Absurdism and Authenticity at South by Southwest

A short while ago, I was fortunate to attend South by Southwest not solely as a graduate student, but also as a reporter for Laughspin, a website centering on the practice of comedy. My task was simple, albeit exhausting: report on and review as many of the festival’s comedy shows as possible.

One of the benefits of seeing so much comedy in such a short span of time – the festival invited over sixty comics to a variety of showcases and tapings throughout the week – is that you naturally come to know which styles of comedy resonate with you.

This year, South by Southwest’s comic offerings highlighted a variety of styles which were bookended with pure absurdism and unadulterated rawness. The full range of humor left audiences on their toes, but it’s the latter form that I am continually drawn to and that speaks to some broader compulsion to excavate authenticity wherever we can find it.

I think we’ve seen a rise in raw, authentic, deeply personal – and sometimes cringe-inducing – comedy in the past ten years. We’ve been blessed with shows like Curb Your Enthusiasm and Louie; comics like Marc Maron, Louis C.K., Mike Birbiglia, Doug Stanhope; movies like Borat.
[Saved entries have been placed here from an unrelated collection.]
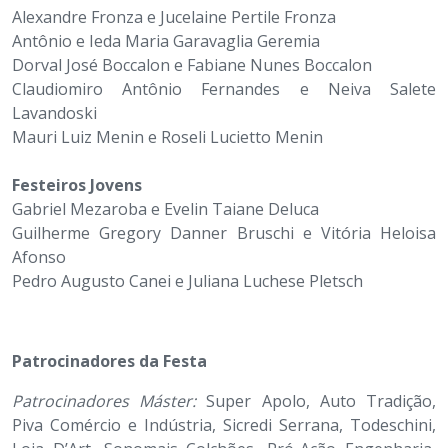
Alexandre Fronza e Jucelaine Pertile Fronza
Antônio e Ieda Maria Garavaglia Geremia
Dorval José Boccalon e Fabiane Nunes Boccalon
Claudiomiro Antônio Fernandes e Neiva Salete
Lavandoski
Mauri Luiz Menin e Roseli Lucietto Menin
Festeiros Jovens
Gabriel Mezaroba e Evelin Taiane Deluca
Guilherme Gregory Danner Bruschi e Vitória Heloisa
Afonso
Pedro Augusto Canei e Juliana Luchese Pletsch
Patrocinadores da Festa
Patrocinadores Máster:
Super Apolo, Auto Tradição,
Piva Comércio e Indústria, Sicredi Serrana, Todeschini,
These examples point to the integration of the personal in the comic narrative. Louie, for example, is funny in part because the title character is an extension of the real Louis C.K. As C.K. told Terry Gross, “The guy I am in the show is definitely me without anything I’ve learned. It’s just me making horrible mistakes that I don’t make in real life, but that are inside of me. They’re the things I would do if I didn’t think for a second.” Louie is the id to C.K.’s superego.
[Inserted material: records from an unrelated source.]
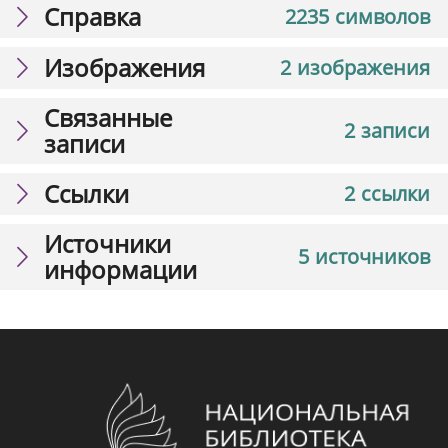
Справка
2235 символов
Изображения
2 изображения
Связанные
2 записи
записи
Ссылки
2 ссылки
Источники
5 источников
информации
The raw side of South by Southwest also showcased comics who injected their performances with discussions of their actual lives. Mike Birbiglia invited us into his world both through his stand-up set and through his new film, Sleepewalk With Me, which screened at the fest and will be distributed by IFC in the near future. The film centers on a comedian named Matt Pandamiglio who struggles with committing to his girlfriend and a slowly blossoming stand-up comedy career, but the stress of those struggles leaves Pandamiglio with a problematic sleepwalking condition. The film is based upon the real life issues Birbiglia has encountered as a comedian; as a result, it is difficult to discern where the fiction of the film ends and his former reality begins.
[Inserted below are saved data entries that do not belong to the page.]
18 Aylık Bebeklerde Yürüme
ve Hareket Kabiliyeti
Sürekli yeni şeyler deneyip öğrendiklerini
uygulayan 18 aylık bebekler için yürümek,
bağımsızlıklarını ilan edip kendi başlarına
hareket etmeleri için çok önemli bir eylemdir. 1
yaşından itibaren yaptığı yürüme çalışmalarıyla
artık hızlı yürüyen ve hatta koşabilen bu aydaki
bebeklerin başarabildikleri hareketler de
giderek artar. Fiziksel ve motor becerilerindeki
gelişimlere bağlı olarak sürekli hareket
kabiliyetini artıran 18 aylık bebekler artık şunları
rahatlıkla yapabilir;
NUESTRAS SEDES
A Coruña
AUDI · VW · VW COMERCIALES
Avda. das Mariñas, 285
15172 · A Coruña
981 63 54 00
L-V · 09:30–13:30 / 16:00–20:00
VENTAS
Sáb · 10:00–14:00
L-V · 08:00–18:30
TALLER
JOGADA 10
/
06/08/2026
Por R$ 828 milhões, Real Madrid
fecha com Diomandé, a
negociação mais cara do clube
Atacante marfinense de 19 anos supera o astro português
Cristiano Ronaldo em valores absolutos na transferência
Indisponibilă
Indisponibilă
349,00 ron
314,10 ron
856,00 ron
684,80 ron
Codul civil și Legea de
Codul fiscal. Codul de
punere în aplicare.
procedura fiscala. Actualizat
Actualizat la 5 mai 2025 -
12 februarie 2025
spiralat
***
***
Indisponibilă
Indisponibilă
And, of course, we were also brief visitors to Maron’s world of neurotic anxiety and vague self-loathing as he interviewed Arrested Development’s Jeffrey Tambor. Though the two bantered like comedic pros, they also discussed the historical trauma of the Holocaust (with nods to Arendt) and human spirituality.

These forms of comedy are so appealing to me (and others, perhaps) because they remove some pretense of performance and enable connections with the audience and the actual person onstage, not simply the onstage artificial persona. We can relate to such authentic comedy because it delves so deeply into the personal core of the comedian.

But these forms also carry risks. Performing onstage as a character is one thing; discussing real personal proclivities and problems in front of an audience is quite another. Critiques of the latter are not simply critiques of one’s material. And, of course, re-staging a painful moment onstage as a comedian is not necessarily pleasant: watching the emotionally and physically painful scenes in Sleepwalk With Me is undoubtedly a cringe-inducing moment for Birbiglia.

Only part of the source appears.